Information on all adult cardiac surgery procedures in 10 of 16 cardiothoracic centres in Netherlands from 2007 until 2010 was extracted from the database of Netherlands Association for Cardio-Thoracic Surgery (n = 33 094). Survival up to 1 year after surgery was obtained from the national death registry. Survival analysis was performed using Kaplan-Meier and Cox regression analysis. Benchmarking was performed using logistic regression with mortality rates at different time points as dependent variables, the logistic EuroSCORE as covariate and a random intercept per centre.
In-hospital mortality was 2.94% (n = 972), 30-day mortality 3.02% (n = 998), operative mortality 3.57% (n = 1181), 60-day mortality 3.84% (n = 1271), 6-month mortality 5.16% (n = 1707) and 1-year mortality 6.20% (n = 2052). The survival curves showed a steep initial decline followed by stabilization after ∼60-120 days, depending on the intervention performed, e.g. 60 days for isolated coronary artery bypass grafting (CABG) and 120 days for combined CABG and valve surgery. Benchmark results were affected by the choice of the follow-up period
four hospitals changed outlier status when the follow-up was increased from 30 days to 1 year. In the isolated CABG subgroup, benchmark results were unaffected
no outliers were found using either 30-day or 1-year follow-up.

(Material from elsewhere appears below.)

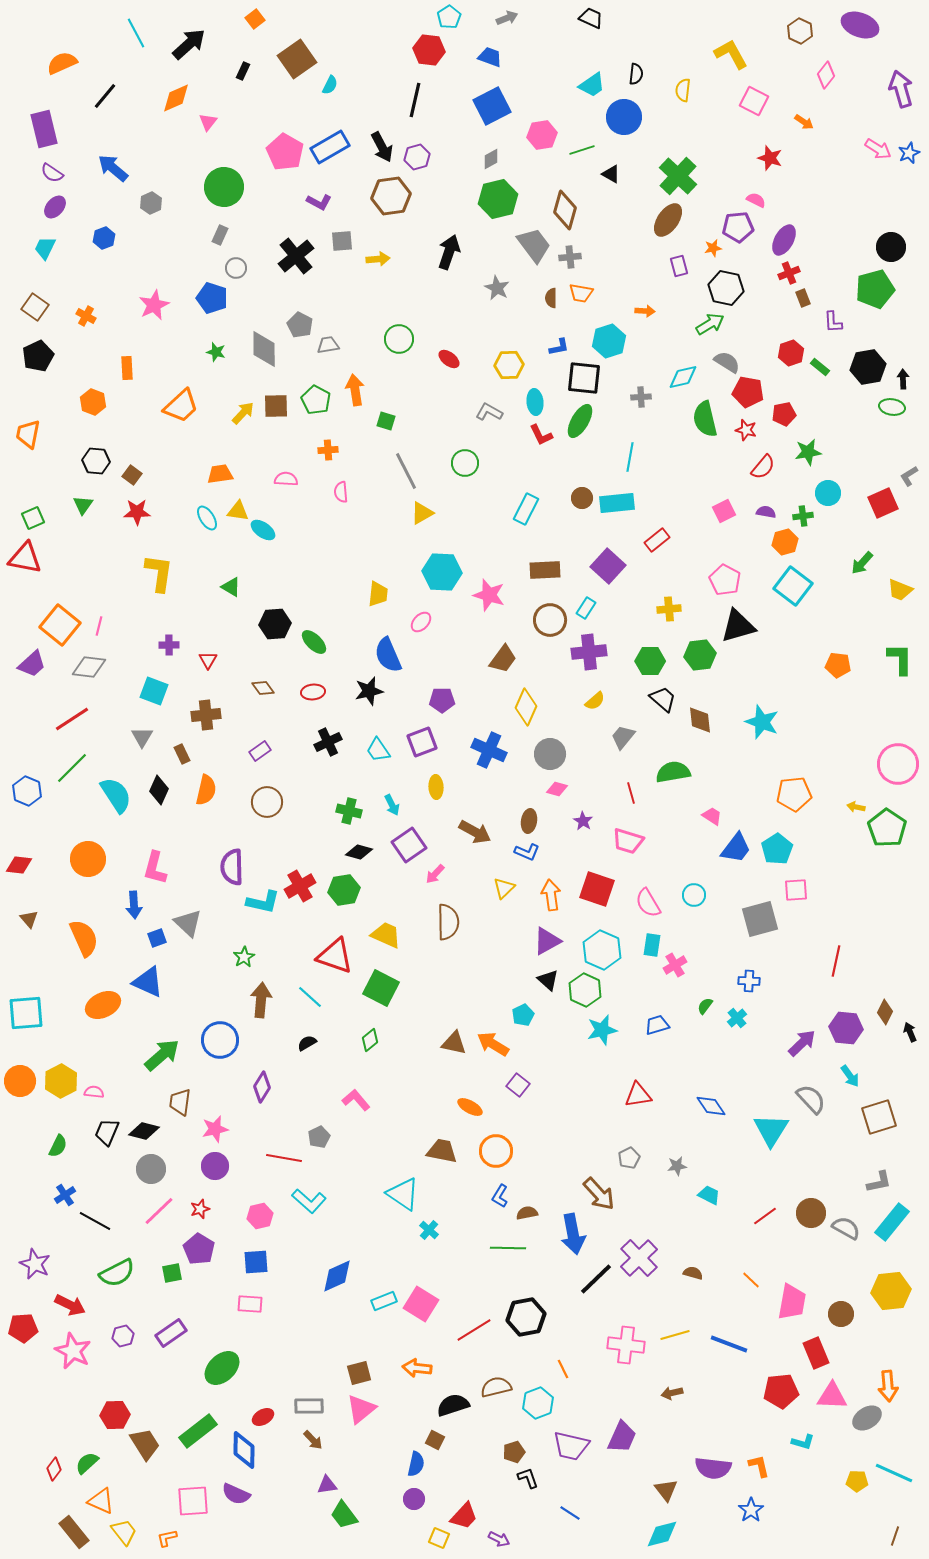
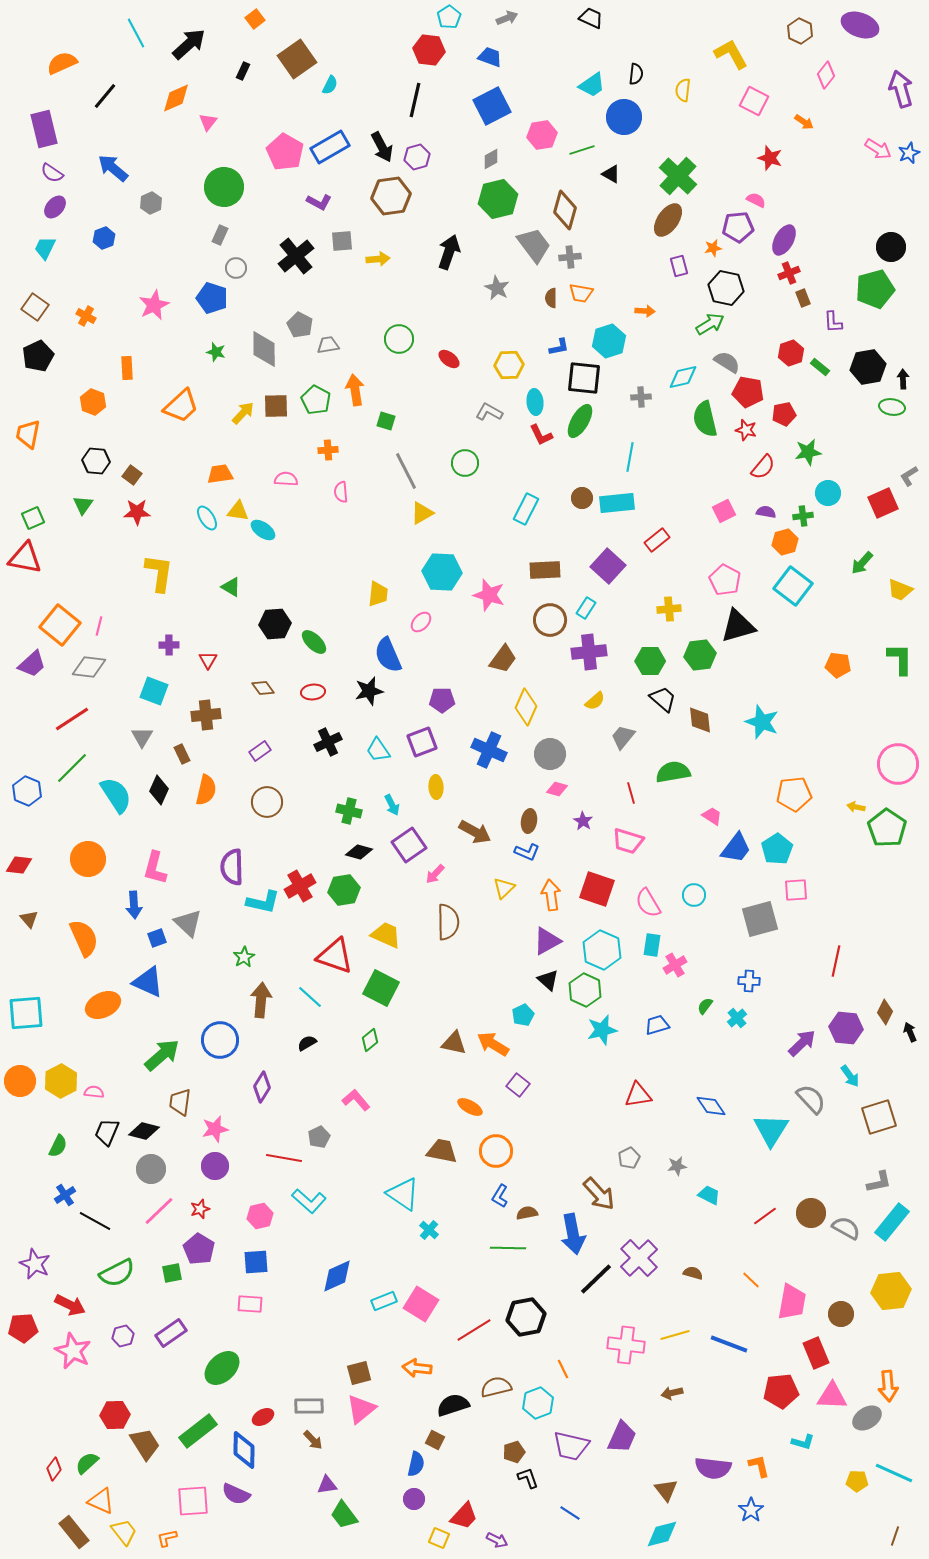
purple arrow at (499, 1539): moved 2 px left, 1 px down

The course of early mortality after cardiac surgery differs across interventions and continues up to ∼120 days. Thirty-day mortality reflects only a part of early mortality after cardiac surgery and should only be used for benchmarking of isolated CABG procedures. The follow-up should be prolonged to capture early mortality of all types of interventions.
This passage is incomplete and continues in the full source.